This plot shows that while the vast majority of sites have relatively few in-degrees (< 200), a small number of sites weild dramatically more influecnce over the flow of internet traffic, with as many as 27x more in-degrees as the smallest bin.  This motivates the Markov chain PageRank approch as opposed to simply counting links.

**f)** List the top 20 pages with the largest in-degrees? 

In [10]:
colsums = vec(colsums);
b = sortperm(colsums);

rank_indeg = collect(zip(b, colsums[b]));
rank_indeg[(length(rank_indeg) - 19):length(rank_indeg)]

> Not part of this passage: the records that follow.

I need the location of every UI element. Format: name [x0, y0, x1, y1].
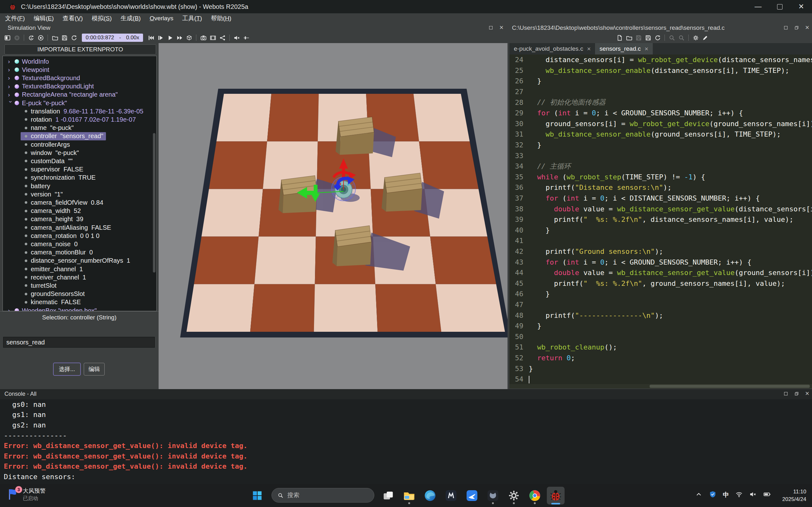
scrollbar-thumb[interactable]: [650, 385, 810, 388]
tree-arrow-icon[interactable]: ›: [7, 101, 14, 107]
tree-node-texturedbackgroundlight[interactable]: ›TexturedBackgroundLight: [5, 82, 96, 91]
tree-field-camera-height[interactable]: camera_height39: [20, 215, 86, 223]
controller-value-input[interactable]: [3, 337, 155, 348]
code-line-29[interactable]: 29 for (int i = 0; i < GROUND_SENSORS_NU…: [509, 108, 812, 118]
defender-icon[interactable]: [709, 491, 716, 499]
close-button[interactable]: ✕: [791, 0, 812, 13]
code-line-42[interactable]: 42 printf("Ground sensors:\n");: [509, 246, 812, 257]
undock-icon[interactable]: [487, 24, 494, 31]
tree-field-battery[interactable]: battery: [20, 182, 53, 190]
chrome-icon[interactable]: [526, 487, 544, 504]
undock-icon[interactable]: [782, 24, 789, 31]
code-line-32[interactable]: 32 }: [509, 140, 812, 151]
eye-icon[interactable]: [36, 32, 45, 43]
code-line-40[interactable]: 40 }: [509, 225, 812, 236]
slider-icon[interactable]: [241, 32, 251, 43]
code-line-46[interactable]: 46 }: [509, 289, 812, 299]
time-dropdown[interactable]: -: [119, 35, 121, 41]
select-button[interactable]: 选择...: [53, 363, 81, 376]
code-line-51[interactable]: 51 wb_robot_cleanup();: [509, 342, 812, 353]
code-line-36[interactable]: 36 printf("Distance sensors:\n");: [509, 182, 812, 193]
tree-field-camera-noise[interactable]: camera_noise0: [20, 240, 80, 248]
folder-icon[interactable]: [50, 32, 60, 43]
tree-field-window[interactable]: window"e-puck": [20, 149, 82, 157]
folder-icon[interactable]: [624, 32, 634, 43]
menu-item-6[interactable]: 工具(T): [183, 14, 202, 22]
tree-arrow-icon[interactable]: ›: [8, 91, 14, 98]
taskbar-search[interactable]: 搜索: [271, 488, 374, 503]
file-explorer-icon[interactable]: [400, 487, 418, 504]
skipstart-icon[interactable]: [146, 32, 156, 43]
code-line-43[interactable]: 43 for (int i = 0; i < GROUND_SENSORS_NU…: [509, 257, 812, 268]
tree-node-rectanglearena-rectangle-arena[interactable]: ›RectangleArena "rectangle arena": [5, 91, 120, 99]
ffwd-icon[interactable]: [175, 32, 184, 43]
volume-muted-icon[interactable]: [749, 491, 757, 499]
tree-arrow-icon[interactable]: ›: [8, 58, 14, 65]
menu-item-0[interactable]: 文件(F): [5, 14, 25, 22]
code-line-34[interactable]: 34 // 主循环: [509, 161, 812, 172]
floppy-icon[interactable]: [643, 32, 653, 43]
share-icon[interactable]: [217, 32, 227, 43]
tree-field-version[interactable]: version"1": [20, 190, 65, 199]
menu-item-1[interactable]: 编辑(E): [34, 14, 54, 22]
tree-field-camera-width[interactable]: camera_width52: [20, 207, 84, 215]
tree-field-groundsensorsslot[interactable]: groundSensorsSlot: [20, 290, 87, 298]
maximize-icon[interactable]: [793, 24, 800, 31]
virtual-time-display[interactable]: 0:00:03:872 - 0.00x: [82, 34, 143, 42]
editor-horizontal-scrollbar[interactable]: [509, 384, 812, 389]
code-editor[interactable]: 24 distance_sensors[i] = wb_robot_get_de…: [509, 55, 812, 384]
code-line-44[interactable]: 44 double value = wb_distance_sensor_get…: [509, 268, 812, 278]
code-line-28[interactable]: 28 // 初始化地面传感器: [509, 97, 812, 108]
tree-node-worldinfo[interactable]: ›WorldInfo: [5, 57, 51, 66]
tab-sensors_read.c[interactable]: sensors_read.c×: [595, 43, 653, 55]
floppy-icon[interactable]: [634, 32, 643, 43]
tree-field-turretslot[interactable]: turretSlot: [20, 281, 59, 290]
dock-icon[interactable]: [3, 32, 12, 43]
tree-field-camera-motionblur[interactable]: camera_motionBlur0: [20, 248, 96, 257]
menu-item-2[interactable]: 查看(V): [63, 14, 83, 22]
close-icon[interactable]: ×: [804, 24, 811, 31]
tree-field-kinematic[interactable]: kinematicFALSE: [20, 298, 84, 306]
tree-field-controllerargs[interactable]: controllerArgs: [20, 140, 72, 149]
menu-item-5[interactable]: Overlays: [150, 15, 173, 22]
code-line-33[interactable]: 33: [509, 150, 812, 161]
tree-field-distance-sensor-numberofrays[interactable]: distance_sensor_numberOfRays1: [20, 257, 133, 265]
gear-icon[interactable]: [691, 32, 700, 43]
code-line-39[interactable]: 39 printf(" %s: %.2f\n", distance_sensor…: [509, 214, 812, 225]
tree-field-camera-fieldofview[interactable]: camera_fieldOfView0.84: [20, 199, 106, 207]
close-icon[interactable]: ×: [498, 24, 505, 31]
code-line-25[interactable]: 25 wb_distance_sensor_enable(distance_se…: [509, 65, 812, 76]
code-line-45[interactable]: 45 printf(" %s: %.2f\n", ground_sensors_…: [509, 278, 812, 289]
webots-icon[interactable]: [547, 487, 565, 504]
tree-field-controller[interactable]: controller"sensors_read": [20, 132, 106, 140]
pen-icon[interactable]: [700, 32, 710, 43]
code-line-35[interactable]: 35 while (wb_robot_step(TIME_STEP) != -1…: [509, 172, 812, 182]
menu-item-7[interactable]: 帮助(H): [211, 14, 231, 22]
battery-icon[interactable]: [763, 491, 771, 499]
menu-item-3[interactable]: 模拟(S): [92, 14, 112, 22]
tree-arrow-icon[interactable]: ›: [8, 74, 14, 81]
code-line-41[interactable]: 41: [509, 235, 812, 246]
tray-expand-icon[interactable]: [695, 491, 703, 499]
taskbar-clock[interactable]: 11:10 2025/4/24: [782, 488, 806, 503]
code-line-26[interactable]: 26 }: [509, 76, 812, 87]
console-output[interactable]: gs0: nan gs1: nan gs2: nan--------------…: [0, 399, 812, 484]
weather-widget[interactable]: 3 大风预警 已启动: [6, 487, 46, 502]
undock-icon[interactable]: [782, 390, 789, 397]
reload-icon[interactable]: [69, 32, 79, 43]
tree-node-woodenbox-wooden-box[interactable]: ›WoodenBox "wooden box": [5, 306, 99, 311]
tree-field-camera-antialiasing[interactable]: camera_antiAliasingFALSE: [20, 223, 113, 232]
tree-field-camera-rotation[interactable]: camera_rotation0 0 1 0: [20, 232, 102, 240]
code-line-49[interactable]: 49 }: [509, 321, 812, 331]
tree-node-texturedbackground[interactable]: ›TexturedBackground: [5, 74, 83, 82]
speakerx-icon[interactable]: [232, 32, 241, 43]
reset-icon[interactable]: [26, 32, 36, 43]
menu-item-4[interactable]: 生成(B): [120, 14, 141, 22]
blue-bird-app-icon[interactable]: [463, 487, 481, 504]
tree-arrow-icon[interactable]: ›: [8, 66, 14, 73]
tree-field-customdata[interactable]: customData"": [20, 157, 75, 165]
page-icon[interactable]: [615, 32, 624, 43]
tree-field-synchronization[interactable]: synchronizationTRUE: [20, 174, 98, 182]
cube-icon[interactable]: [184, 32, 194, 43]
code-line-54[interactable]: 54: [509, 374, 812, 384]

20-element Vector{Tuple{Int64, Int64}}:
 (687326, 3956)
 (173977, 3988)
 (384667, 4010)
 (765335, 4015)
 (213433, 4084)
 (407611, 4180)
 (459075, 4187)
 (558792, 4206)
 (41910, 4219)
 (551830, 4220)
 (828964, 4484)
 (605857, 4550)
 (819224, 4620)
 (163076, 4731)
 (885606, 4847)
 (32164, 5097)
 (751385, 5182)
 (504141, 5271)
 (597622, 5354)
 (537040, 6326)

The first value in each pair above gives the webpage number, and the second gives the number of in-degrees for that page.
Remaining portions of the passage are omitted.